The ski area was established in the mid-1950s by Ernie Blake, a German Jew born Ernst Hermann Bloch who emigrated from Germany in 1938 and changed his name to Blake during World War II, when he worked as a U.S. Army intelligence officer interrogating top Nazis.

Before fleeing Europe, Blake served as a Swiss Air Force pilot and is said to have been excluded from the 1936 German Olympics ice hockey team only because of his Jewish background. After moving to America, Blake worked in the winter department of Saks Fifth Avenue.

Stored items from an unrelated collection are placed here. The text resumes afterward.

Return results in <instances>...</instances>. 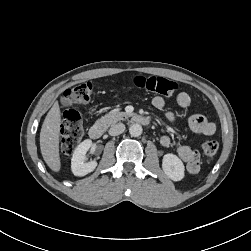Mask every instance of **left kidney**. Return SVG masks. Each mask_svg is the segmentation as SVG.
<instances>
[{
  "label": "left kidney",
  "instance_id": "obj_1",
  "mask_svg": "<svg viewBox=\"0 0 251 251\" xmlns=\"http://www.w3.org/2000/svg\"><path fill=\"white\" fill-rule=\"evenodd\" d=\"M162 169L164 173L173 181H180L184 178V164L174 154H165L162 160Z\"/></svg>",
  "mask_w": 251,
  "mask_h": 251
}]
</instances>
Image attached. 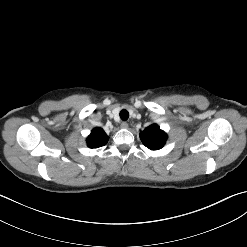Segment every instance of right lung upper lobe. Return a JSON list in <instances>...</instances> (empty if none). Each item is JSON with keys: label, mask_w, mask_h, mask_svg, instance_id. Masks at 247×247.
<instances>
[{"label": "right lung upper lobe", "mask_w": 247, "mask_h": 247, "mask_svg": "<svg viewBox=\"0 0 247 247\" xmlns=\"http://www.w3.org/2000/svg\"><path fill=\"white\" fill-rule=\"evenodd\" d=\"M108 141V136L101 128H94L87 138L89 148H98L104 146Z\"/></svg>", "instance_id": "obj_1"}]
</instances>
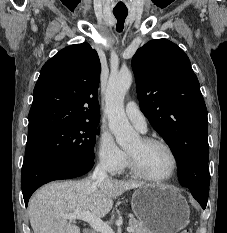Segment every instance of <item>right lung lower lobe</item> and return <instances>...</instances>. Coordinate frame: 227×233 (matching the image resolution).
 I'll return each mask as SVG.
<instances>
[{
    "label": "right lung lower lobe",
    "mask_w": 227,
    "mask_h": 233,
    "mask_svg": "<svg viewBox=\"0 0 227 233\" xmlns=\"http://www.w3.org/2000/svg\"><path fill=\"white\" fill-rule=\"evenodd\" d=\"M94 162L83 163L73 160H52L41 162L22 171L21 187L25 205L32 193L45 183L58 179L81 176L92 169Z\"/></svg>",
    "instance_id": "98d812e1"
}]
</instances>
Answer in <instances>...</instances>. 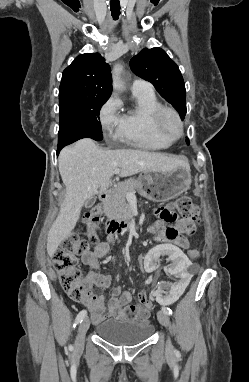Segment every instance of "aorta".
Segmentation results:
<instances>
[{
	"label": "aorta",
	"mask_w": 249,
	"mask_h": 382,
	"mask_svg": "<svg viewBox=\"0 0 249 382\" xmlns=\"http://www.w3.org/2000/svg\"><path fill=\"white\" fill-rule=\"evenodd\" d=\"M123 68L120 64H116L112 70V85L116 90L123 88V83L121 81V72Z\"/></svg>",
	"instance_id": "1"
}]
</instances>
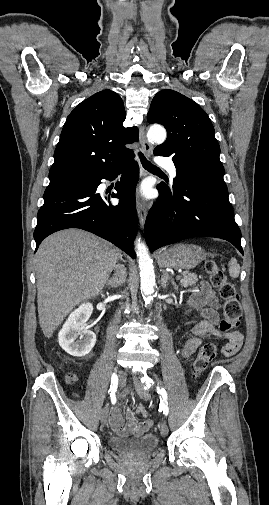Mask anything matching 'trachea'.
Listing matches in <instances>:
<instances>
[{
    "mask_svg": "<svg viewBox=\"0 0 269 505\" xmlns=\"http://www.w3.org/2000/svg\"><path fill=\"white\" fill-rule=\"evenodd\" d=\"M138 155H139L140 161L142 163V166L145 169H147L149 171H158V172L161 171L158 167L153 166V164L146 159V157L144 156V154L142 152H139Z\"/></svg>",
    "mask_w": 269,
    "mask_h": 505,
    "instance_id": "trachea-1",
    "label": "trachea"
}]
</instances>
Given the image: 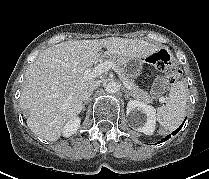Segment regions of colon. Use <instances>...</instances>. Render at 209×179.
<instances>
[{"mask_svg":"<svg viewBox=\"0 0 209 179\" xmlns=\"http://www.w3.org/2000/svg\"><path fill=\"white\" fill-rule=\"evenodd\" d=\"M147 61L153 65H155L160 70H165L170 66V57L166 51L160 50L158 52L153 53L147 58ZM181 76V70L176 67H170L168 76H167V84H174Z\"/></svg>","mask_w":209,"mask_h":179,"instance_id":"1","label":"colon"}]
</instances>
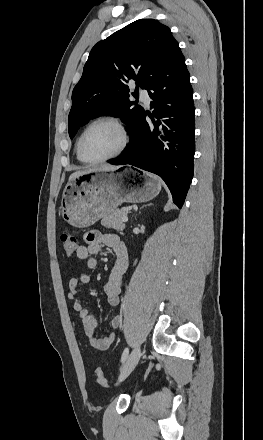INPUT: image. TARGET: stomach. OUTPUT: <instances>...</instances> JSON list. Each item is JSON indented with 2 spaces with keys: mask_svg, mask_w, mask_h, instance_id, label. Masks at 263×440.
Instances as JSON below:
<instances>
[{
  "mask_svg": "<svg viewBox=\"0 0 263 440\" xmlns=\"http://www.w3.org/2000/svg\"><path fill=\"white\" fill-rule=\"evenodd\" d=\"M160 190V179L146 172L92 171L69 179L62 194L60 214L70 225L85 228L122 203L149 201Z\"/></svg>",
  "mask_w": 263,
  "mask_h": 440,
  "instance_id": "stomach-1",
  "label": "stomach"
}]
</instances>
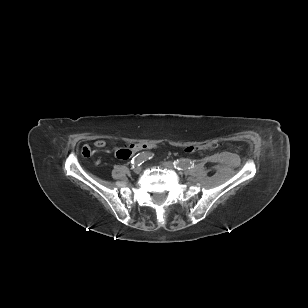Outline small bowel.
I'll list each match as a JSON object with an SVG mask.
<instances>
[{
    "label": "small bowel",
    "mask_w": 308,
    "mask_h": 308,
    "mask_svg": "<svg viewBox=\"0 0 308 308\" xmlns=\"http://www.w3.org/2000/svg\"><path fill=\"white\" fill-rule=\"evenodd\" d=\"M135 144H141V143H135ZM95 147L102 149L106 146V142L102 139H98L94 142ZM118 150V149H117ZM116 150V152H117ZM137 152V151H136Z\"/></svg>",
    "instance_id": "c3829d8e"
}]
</instances>
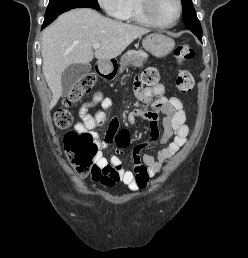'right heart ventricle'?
Here are the masks:
<instances>
[{"label":"right heart ventricle","mask_w":248,"mask_h":258,"mask_svg":"<svg viewBox=\"0 0 248 258\" xmlns=\"http://www.w3.org/2000/svg\"><path fill=\"white\" fill-rule=\"evenodd\" d=\"M120 19L142 25H151L142 14L140 0H127L126 10Z\"/></svg>","instance_id":"right-heart-ventricle-1"}]
</instances>
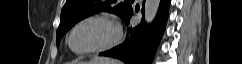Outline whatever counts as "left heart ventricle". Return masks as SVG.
Listing matches in <instances>:
<instances>
[{
    "label": "left heart ventricle",
    "instance_id": "obj_1",
    "mask_svg": "<svg viewBox=\"0 0 242 64\" xmlns=\"http://www.w3.org/2000/svg\"><path fill=\"white\" fill-rule=\"evenodd\" d=\"M113 35V28L100 21L89 22L81 26L73 35L72 46L75 50H84L100 45Z\"/></svg>",
    "mask_w": 242,
    "mask_h": 64
}]
</instances>
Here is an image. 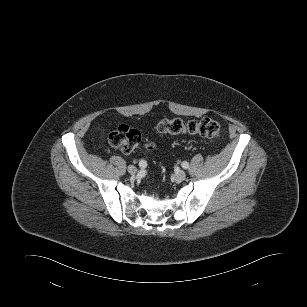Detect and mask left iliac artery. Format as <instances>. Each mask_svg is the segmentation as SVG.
<instances>
[{"instance_id": "1", "label": "left iliac artery", "mask_w": 307, "mask_h": 307, "mask_svg": "<svg viewBox=\"0 0 307 307\" xmlns=\"http://www.w3.org/2000/svg\"><path fill=\"white\" fill-rule=\"evenodd\" d=\"M182 167H183L184 169H188V168H189V163L186 162V161H184V162L182 163Z\"/></svg>"}]
</instances>
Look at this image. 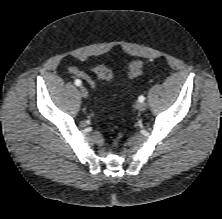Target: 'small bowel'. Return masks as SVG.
<instances>
[{
	"label": "small bowel",
	"instance_id": "small-bowel-1",
	"mask_svg": "<svg viewBox=\"0 0 222 219\" xmlns=\"http://www.w3.org/2000/svg\"><path fill=\"white\" fill-rule=\"evenodd\" d=\"M70 73L75 76L78 77L82 80H85L86 82H88L91 85H94L92 79L90 78L89 75H87L86 73H84L82 70H80L79 68L73 66L70 68Z\"/></svg>",
	"mask_w": 222,
	"mask_h": 219
}]
</instances>
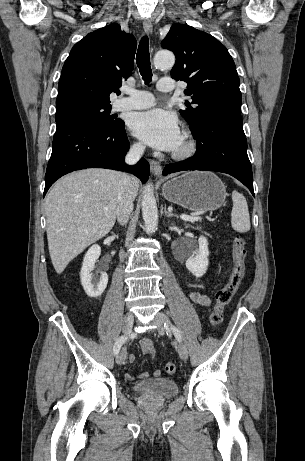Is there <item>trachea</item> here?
Segmentation results:
<instances>
[{"label":"trachea","instance_id":"3493384b","mask_svg":"<svg viewBox=\"0 0 305 461\" xmlns=\"http://www.w3.org/2000/svg\"><path fill=\"white\" fill-rule=\"evenodd\" d=\"M136 63L145 84H149L152 80V70L150 66L149 40L146 35L140 40Z\"/></svg>","mask_w":305,"mask_h":461}]
</instances>
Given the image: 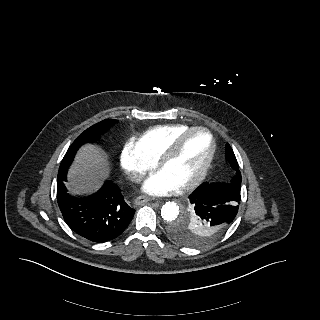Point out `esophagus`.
<instances>
[{
  "label": "esophagus",
  "mask_w": 320,
  "mask_h": 320,
  "mask_svg": "<svg viewBox=\"0 0 320 320\" xmlns=\"http://www.w3.org/2000/svg\"><path fill=\"white\" fill-rule=\"evenodd\" d=\"M151 199L149 198V197H147V196H139V197H137L136 199H135V204L136 205H142V204H144V203H147V202H149Z\"/></svg>",
  "instance_id": "34e87169"
}]
</instances>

After installing its first lift, a J-bar, in 1956, Blake and his family turned what had been a forested area of the Sangre de Cristo range of the Rocky Mountains into a ski resort with 1,300 acres spread over 110 trails serviced by 13 lifts. The area, which tops out at about 12,500 feet, averages about 300 inches of snow per year.

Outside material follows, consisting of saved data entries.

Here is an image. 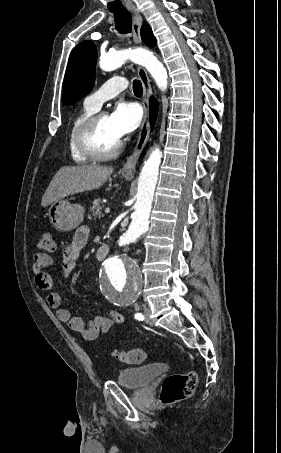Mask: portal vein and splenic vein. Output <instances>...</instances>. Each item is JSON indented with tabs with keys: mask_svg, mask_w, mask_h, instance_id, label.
Here are the masks:
<instances>
[{
	"mask_svg": "<svg viewBox=\"0 0 281 453\" xmlns=\"http://www.w3.org/2000/svg\"><path fill=\"white\" fill-rule=\"evenodd\" d=\"M105 212H107V214H110V208H105Z\"/></svg>",
	"mask_w": 281,
	"mask_h": 453,
	"instance_id": "portal-vein-and-splenic-vein-1",
	"label": "portal vein and splenic vein"
}]
</instances>
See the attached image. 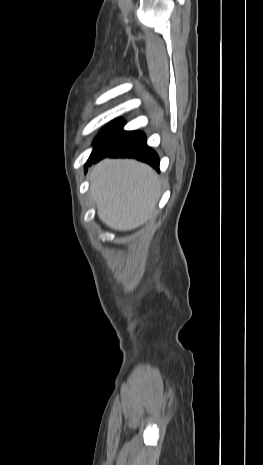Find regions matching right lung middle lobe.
I'll return each instance as SVG.
<instances>
[{
  "label": "right lung middle lobe",
  "instance_id": "obj_1",
  "mask_svg": "<svg viewBox=\"0 0 263 465\" xmlns=\"http://www.w3.org/2000/svg\"><path fill=\"white\" fill-rule=\"evenodd\" d=\"M121 122L122 120H115L102 130V132L99 134V136L95 140L94 149L89 159L92 158L97 153V151L99 150L100 146L105 141V139L121 124Z\"/></svg>",
  "mask_w": 263,
  "mask_h": 465
}]
</instances>
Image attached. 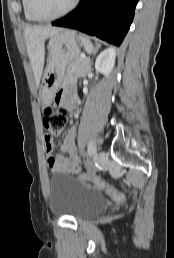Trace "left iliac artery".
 Instances as JSON below:
<instances>
[{
  "label": "left iliac artery",
  "mask_w": 174,
  "mask_h": 258,
  "mask_svg": "<svg viewBox=\"0 0 174 258\" xmlns=\"http://www.w3.org/2000/svg\"><path fill=\"white\" fill-rule=\"evenodd\" d=\"M87 151L89 156H93L96 153V146L93 141H89Z\"/></svg>",
  "instance_id": "left-iliac-artery-1"
}]
</instances>
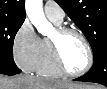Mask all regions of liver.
<instances>
[{"mask_svg":"<svg viewBox=\"0 0 107 89\" xmlns=\"http://www.w3.org/2000/svg\"><path fill=\"white\" fill-rule=\"evenodd\" d=\"M69 86L79 89H102V86L72 84L33 75L0 77V89H67Z\"/></svg>","mask_w":107,"mask_h":89,"instance_id":"1","label":"liver"}]
</instances>
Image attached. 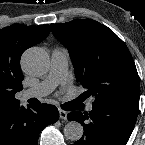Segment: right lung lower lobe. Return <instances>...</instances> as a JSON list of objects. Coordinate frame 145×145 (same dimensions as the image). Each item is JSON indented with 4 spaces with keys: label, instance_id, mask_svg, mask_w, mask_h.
<instances>
[{
    "label": "right lung lower lobe",
    "instance_id": "right-lung-lower-lobe-1",
    "mask_svg": "<svg viewBox=\"0 0 145 145\" xmlns=\"http://www.w3.org/2000/svg\"><path fill=\"white\" fill-rule=\"evenodd\" d=\"M58 119V109L48 104L0 110V145H37L40 131Z\"/></svg>",
    "mask_w": 145,
    "mask_h": 145
}]
</instances>
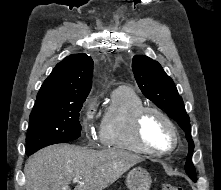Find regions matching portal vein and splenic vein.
I'll return each mask as SVG.
<instances>
[{
	"label": "portal vein and splenic vein",
	"mask_w": 221,
	"mask_h": 190,
	"mask_svg": "<svg viewBox=\"0 0 221 190\" xmlns=\"http://www.w3.org/2000/svg\"><path fill=\"white\" fill-rule=\"evenodd\" d=\"M81 181V178L80 177H74L73 178V182H80Z\"/></svg>",
	"instance_id": "obj_1"
}]
</instances>
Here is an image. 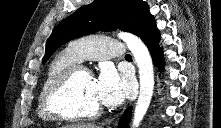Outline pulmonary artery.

Until its sale earlier this month, Taos was one of the last large family-owned ski mountains in America.

Bacon, the buyer, is the founder of Moore Capital Management, a hedge fund. Bacon owns thousands of acres of land in Colorado, Long Island and the Bahamas, and last year he helped protect 167,000 acres of ranch land in Colorado by donating conservation easements to the U.S. Fish and Wildlife Service, according to The New York Times. His fortune is estimated at $1.4 billion, according to Forbes.

The announcement regarding Taos did not disclose the amount of sale.

Despite its size and quality skiing, Taos’ base area is far less developed than most similar-sized American ski resorts, and the Blake family reportedly did not have the cash to make necessary capital improvements to Taos.

“The family got together and had this big heart-to-heart about how as a ski operation we will never be able to make these improvements without risking the company,” Blake’s granddaughter, Adrianna Blake, said, according to the Times.

Blake died in 1989, but many of his family members still work on the mountain, and his presence is still palpable on Taos. Four ski trails are named after the German officers who tried to assassinate Hitler in July 1944, and a slope called Al’s Run is named for a Jewish doctor friend of Blake’s who supported the development of Taos and so loved skiing that he kept going even after a heart condition forced him to take to the slopes with an oxygen tank strapped to his back.

Blake’s legacy at Taos was the subject of an award-winning JTA story in December 2011.